(Dataset entries)

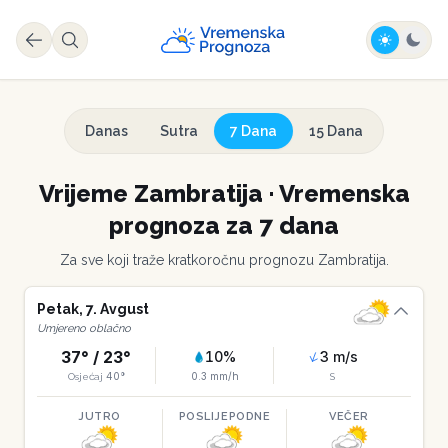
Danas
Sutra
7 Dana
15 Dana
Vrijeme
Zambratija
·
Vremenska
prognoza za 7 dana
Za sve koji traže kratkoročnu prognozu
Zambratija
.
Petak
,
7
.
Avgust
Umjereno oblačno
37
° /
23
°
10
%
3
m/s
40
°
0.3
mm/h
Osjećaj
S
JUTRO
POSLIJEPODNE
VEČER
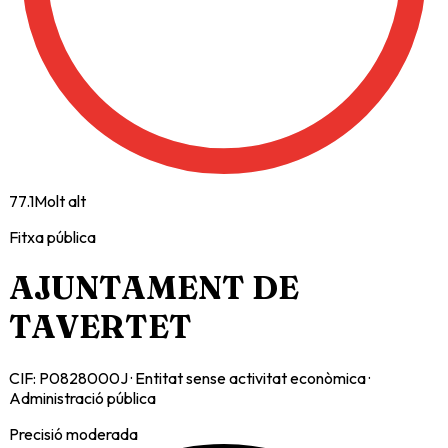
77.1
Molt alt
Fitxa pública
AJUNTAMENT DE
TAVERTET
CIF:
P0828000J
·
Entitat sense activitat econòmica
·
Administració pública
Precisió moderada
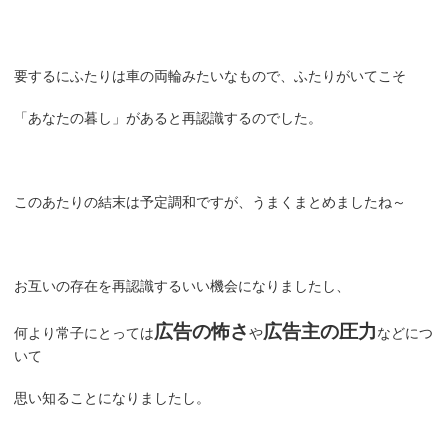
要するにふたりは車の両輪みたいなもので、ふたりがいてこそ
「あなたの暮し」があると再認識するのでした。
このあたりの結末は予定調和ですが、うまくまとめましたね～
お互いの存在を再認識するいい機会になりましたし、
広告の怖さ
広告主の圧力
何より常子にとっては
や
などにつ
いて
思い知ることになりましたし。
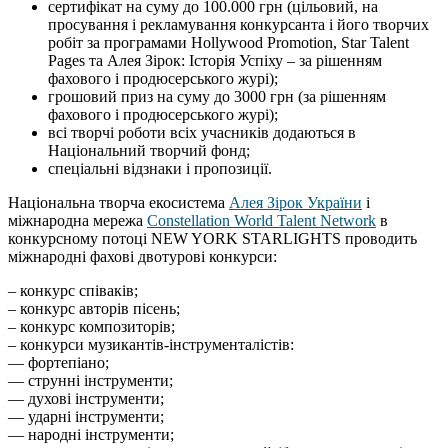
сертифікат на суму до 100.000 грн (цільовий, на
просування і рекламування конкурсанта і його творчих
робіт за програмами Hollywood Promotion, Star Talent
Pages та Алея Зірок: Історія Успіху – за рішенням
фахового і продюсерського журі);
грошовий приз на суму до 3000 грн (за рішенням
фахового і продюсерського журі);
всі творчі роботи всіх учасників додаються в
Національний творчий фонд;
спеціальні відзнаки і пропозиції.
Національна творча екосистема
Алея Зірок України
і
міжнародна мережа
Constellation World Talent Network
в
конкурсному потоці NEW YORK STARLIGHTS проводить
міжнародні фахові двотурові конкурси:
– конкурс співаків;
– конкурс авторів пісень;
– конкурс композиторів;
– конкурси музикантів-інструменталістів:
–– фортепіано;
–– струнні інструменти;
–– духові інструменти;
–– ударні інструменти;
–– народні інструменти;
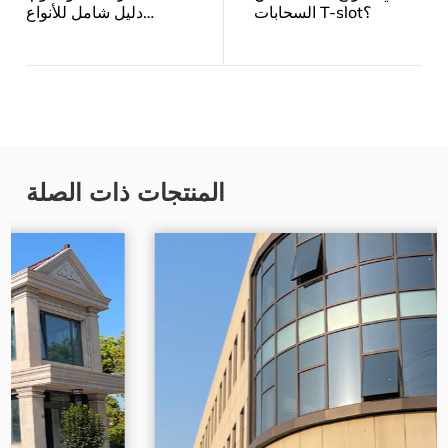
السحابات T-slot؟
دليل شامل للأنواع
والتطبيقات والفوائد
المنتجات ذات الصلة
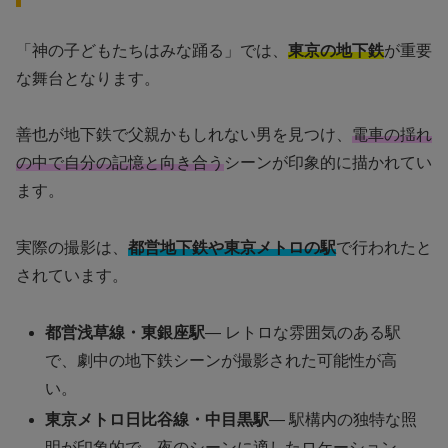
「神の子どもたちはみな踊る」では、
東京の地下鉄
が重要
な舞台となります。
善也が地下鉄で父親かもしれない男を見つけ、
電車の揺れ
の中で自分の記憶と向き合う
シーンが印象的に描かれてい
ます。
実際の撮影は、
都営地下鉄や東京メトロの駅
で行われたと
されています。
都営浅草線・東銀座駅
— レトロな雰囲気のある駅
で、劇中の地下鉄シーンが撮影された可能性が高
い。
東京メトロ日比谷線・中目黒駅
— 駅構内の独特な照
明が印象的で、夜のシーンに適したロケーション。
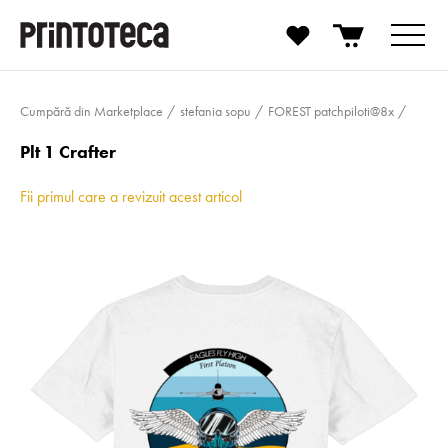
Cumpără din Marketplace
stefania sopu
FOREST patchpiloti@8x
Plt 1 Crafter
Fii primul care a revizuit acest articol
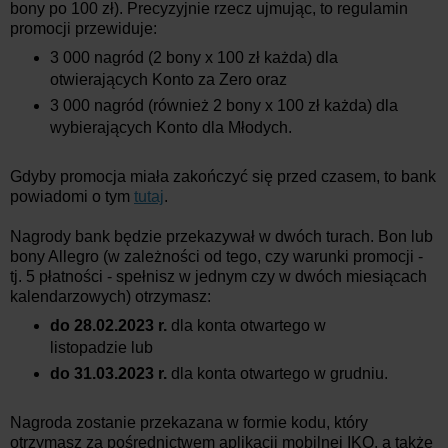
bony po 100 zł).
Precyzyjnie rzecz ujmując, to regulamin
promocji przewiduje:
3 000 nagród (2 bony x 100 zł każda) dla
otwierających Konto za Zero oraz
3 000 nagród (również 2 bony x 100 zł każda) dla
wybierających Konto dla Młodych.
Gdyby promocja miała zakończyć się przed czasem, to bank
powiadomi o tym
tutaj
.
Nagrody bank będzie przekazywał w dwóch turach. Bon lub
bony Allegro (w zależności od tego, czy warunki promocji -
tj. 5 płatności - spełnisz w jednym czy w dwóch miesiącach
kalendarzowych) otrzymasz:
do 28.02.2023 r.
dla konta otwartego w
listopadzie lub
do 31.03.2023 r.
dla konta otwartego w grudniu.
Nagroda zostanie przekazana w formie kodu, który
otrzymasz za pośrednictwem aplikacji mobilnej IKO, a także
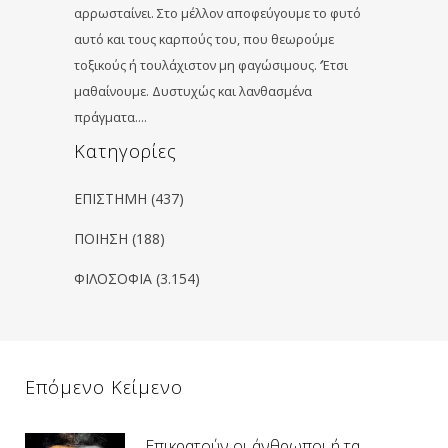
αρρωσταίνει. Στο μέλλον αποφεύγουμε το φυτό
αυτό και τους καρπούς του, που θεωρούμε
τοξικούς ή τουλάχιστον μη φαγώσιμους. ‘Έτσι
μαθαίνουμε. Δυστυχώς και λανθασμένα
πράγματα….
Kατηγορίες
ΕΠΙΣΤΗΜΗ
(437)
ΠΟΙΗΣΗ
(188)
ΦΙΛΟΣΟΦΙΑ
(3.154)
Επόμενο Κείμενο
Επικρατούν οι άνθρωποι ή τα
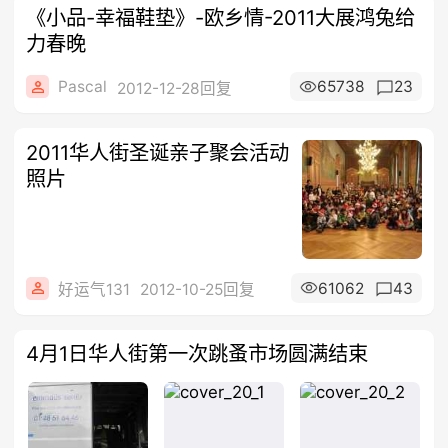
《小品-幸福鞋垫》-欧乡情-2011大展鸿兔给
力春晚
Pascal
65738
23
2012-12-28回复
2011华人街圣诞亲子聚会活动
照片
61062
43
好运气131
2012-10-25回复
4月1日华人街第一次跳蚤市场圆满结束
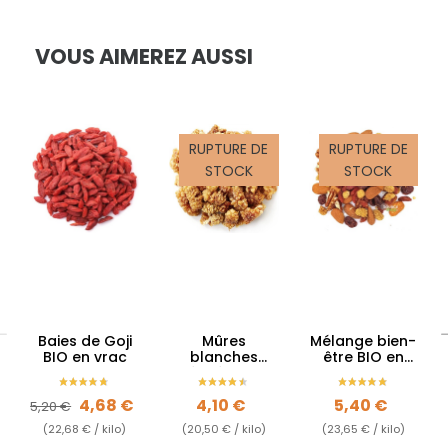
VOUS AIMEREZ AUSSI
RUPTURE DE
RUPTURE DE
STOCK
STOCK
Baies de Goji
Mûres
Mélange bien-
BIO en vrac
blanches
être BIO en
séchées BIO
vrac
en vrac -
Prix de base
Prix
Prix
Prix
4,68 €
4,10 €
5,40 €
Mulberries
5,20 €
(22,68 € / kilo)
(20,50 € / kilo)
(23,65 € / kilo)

* * *

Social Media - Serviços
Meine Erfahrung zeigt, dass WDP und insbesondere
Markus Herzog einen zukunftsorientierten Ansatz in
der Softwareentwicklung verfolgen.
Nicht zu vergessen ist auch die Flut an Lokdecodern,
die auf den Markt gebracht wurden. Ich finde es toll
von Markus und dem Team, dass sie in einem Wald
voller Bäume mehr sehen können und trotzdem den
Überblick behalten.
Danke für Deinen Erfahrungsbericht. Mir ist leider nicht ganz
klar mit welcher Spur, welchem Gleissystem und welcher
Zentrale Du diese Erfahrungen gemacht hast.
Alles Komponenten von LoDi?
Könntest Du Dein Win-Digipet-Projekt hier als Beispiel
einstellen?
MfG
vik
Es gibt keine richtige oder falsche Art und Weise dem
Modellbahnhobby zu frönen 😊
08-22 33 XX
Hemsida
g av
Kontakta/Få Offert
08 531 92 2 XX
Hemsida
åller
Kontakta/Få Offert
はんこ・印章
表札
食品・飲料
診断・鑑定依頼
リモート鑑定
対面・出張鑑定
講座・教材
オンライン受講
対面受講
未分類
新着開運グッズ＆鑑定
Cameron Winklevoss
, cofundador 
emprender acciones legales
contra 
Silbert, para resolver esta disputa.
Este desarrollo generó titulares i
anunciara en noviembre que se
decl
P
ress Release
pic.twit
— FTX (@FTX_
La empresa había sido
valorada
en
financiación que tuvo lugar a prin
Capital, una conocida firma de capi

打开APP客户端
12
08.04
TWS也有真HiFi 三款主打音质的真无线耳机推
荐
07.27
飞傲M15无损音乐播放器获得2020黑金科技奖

---

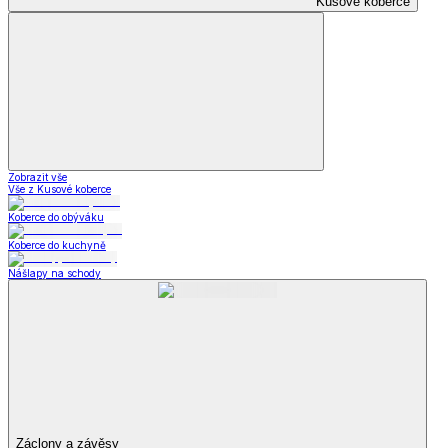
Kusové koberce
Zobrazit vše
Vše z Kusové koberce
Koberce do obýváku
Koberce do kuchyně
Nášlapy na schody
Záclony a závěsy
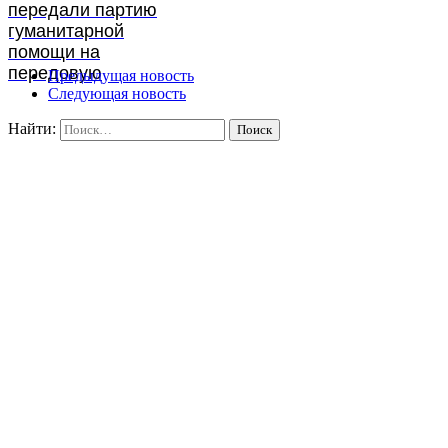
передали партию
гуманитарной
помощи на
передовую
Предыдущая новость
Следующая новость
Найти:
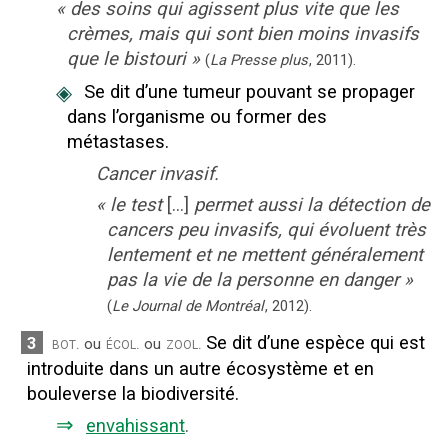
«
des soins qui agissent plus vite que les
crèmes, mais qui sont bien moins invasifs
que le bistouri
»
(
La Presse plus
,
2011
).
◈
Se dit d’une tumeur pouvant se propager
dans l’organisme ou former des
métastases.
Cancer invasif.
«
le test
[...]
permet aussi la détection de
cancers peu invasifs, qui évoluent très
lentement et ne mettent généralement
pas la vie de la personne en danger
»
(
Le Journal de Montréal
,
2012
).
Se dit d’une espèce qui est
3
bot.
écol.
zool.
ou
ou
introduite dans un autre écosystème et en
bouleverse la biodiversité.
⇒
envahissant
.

WHAT THE TASK REQUIRES:
Look through the entries and return each line that has the word "invasifs" in it.

EXERCISE RESULT:
crèmes, mais qui sont bien moins invasifs
cancers peu invasifs, qui évoluent très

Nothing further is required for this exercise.